Volume II: Filmography
Production still courtesy of the Motion Picture Arts and Sciences. (F-808)
January 17, 1915 (Sunday)
Length: 1 reel (494 feet)
Character: Drama
Director: Carl Louis Gregory
Scenario: Carl Louis Gregory
Cameraman: Carl Louis Gregory
Cast: Morris Foster (Jack Benedict), Mignon Anderson (May), John Lehnberg (the guide)
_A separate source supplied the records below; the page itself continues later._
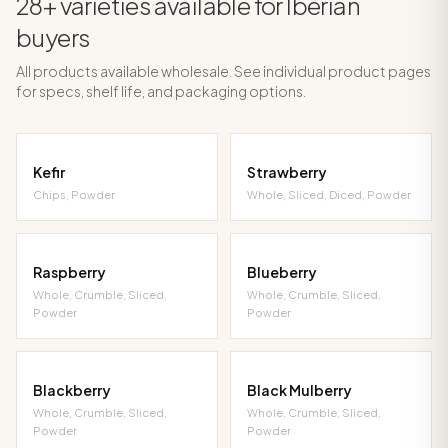
28+ varieties available for Iberian
buyers
All products available wholesale. See individual product pages
for specs, shelf life, and packaging options.
Kefir
Strawberry
Chips, Powder
Whole, Sliced, Diced, Powder
Raspberry
Blueberry
Whole, Crumble, Sliced,
Whole, Crumble, Sliced,
Powder
Powder
Blackberry
Black Mulberry
Whole, Crumble, Sliced,
Whole, Crumble, Sliced,
Powder
Powder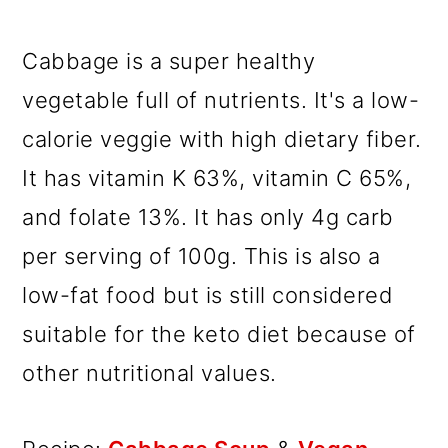
Cabbage is a super healthy
vegetable full of nutrients. It's a low-
calorie veggie with high dietary fiber.
It has vitamin K 63%, vitamin C 65%,
and folate 13%. It has only 4g carb
per serving of 100g. This is also a
low-fat food but is still considered
suitable for the keto diet because of
other nutritional values.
Location: Filmed in August-September 1914 in Yellowstone National Park
Notes: 1. In this film Carl Louis Gregory, the scenario writer, adopts Lloyd F. Lonergan's favorite character names, May and Jack. 2. The title of this film appeared as A Yellowstone Romance in some listings. 3. A listing in The Biograph gave the length of this film as 494 feet. If footage is correct, the length was exceptionally short to be billed as a one-reeler.
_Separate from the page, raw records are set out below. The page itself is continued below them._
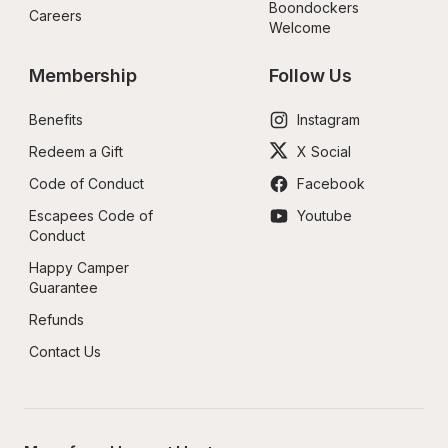
Boondockers 
Careers
Welcome
Membership
Follow Us
Benefits
Instagram
Redeem a Gift
X Social
Code of Conduct
Facebook
Escapees Code of 
Youtube
Conduct
Happy Camper 
Guarantee
Refunds
Contact Us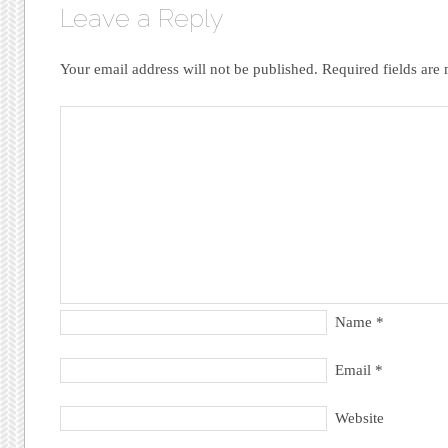
Leave a Reply
Your email address will not be published.
Required fields ar
Name
*
Email
*
Website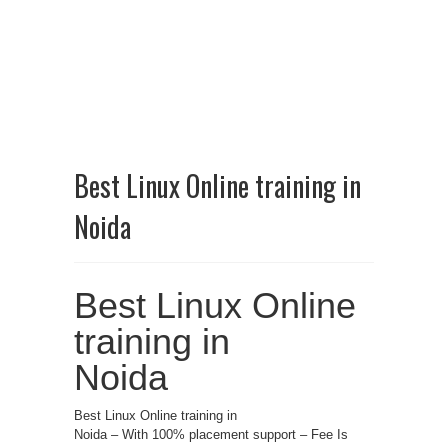
Best Linux Online training in
Noida
Best Linux Online
training in
Noida
Best Linux Online training in
Noida – With 100% placement support – Fee Is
ADVERTISEMENT, Reel Life, January 9, 1915:
"In which tears and laughter mingle, with Yellowstone Park as the mise-en-scene."
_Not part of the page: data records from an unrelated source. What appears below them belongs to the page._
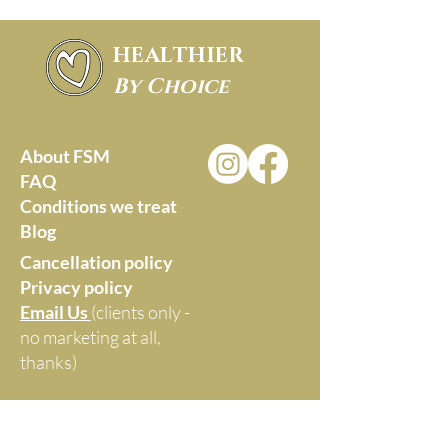
HEALTHIER
By Choice
About FSM
FAQ
Conditions we treat
Blog
Cancellation policy
Privacy policy
Email Us
(clients only -
no marketing at all,
thanks)
Monica Williams -
Healthier by Choice
Maroochydore, Queensland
SYNOPSIS, Reel Life, January 9, 1915:
"Jack and May were always great lovers of the out-of-doors - as well as of one another, so they decided to spend their honeymoon in the most wonderful place in North America, Yellowstone Park. They had a perfectly blissful time of it until they went out to see the bears. May was frightened nearly to death, and while Jack amused himself with feeding one of the cubs, she took to flight. She ran until she was exhausted. Then, sitting down on the edge of a canyon, she fell asleep in a cozy nook between two boulders, where her frantic husband passed her right by. When she woke she made inquiries of a stolid guide, who had seen nothing of the one she sought. But a little further along, the guide met Jack and told him of the little woman who was weeping at the top of the upper falls. He tore back - discovered his lost bride - and mutual vows were exchanged that never again should they be separated."
REVIEW, The Morning Telegraph, January 10, 1915: This review is reprinted in the narrative section of the present work.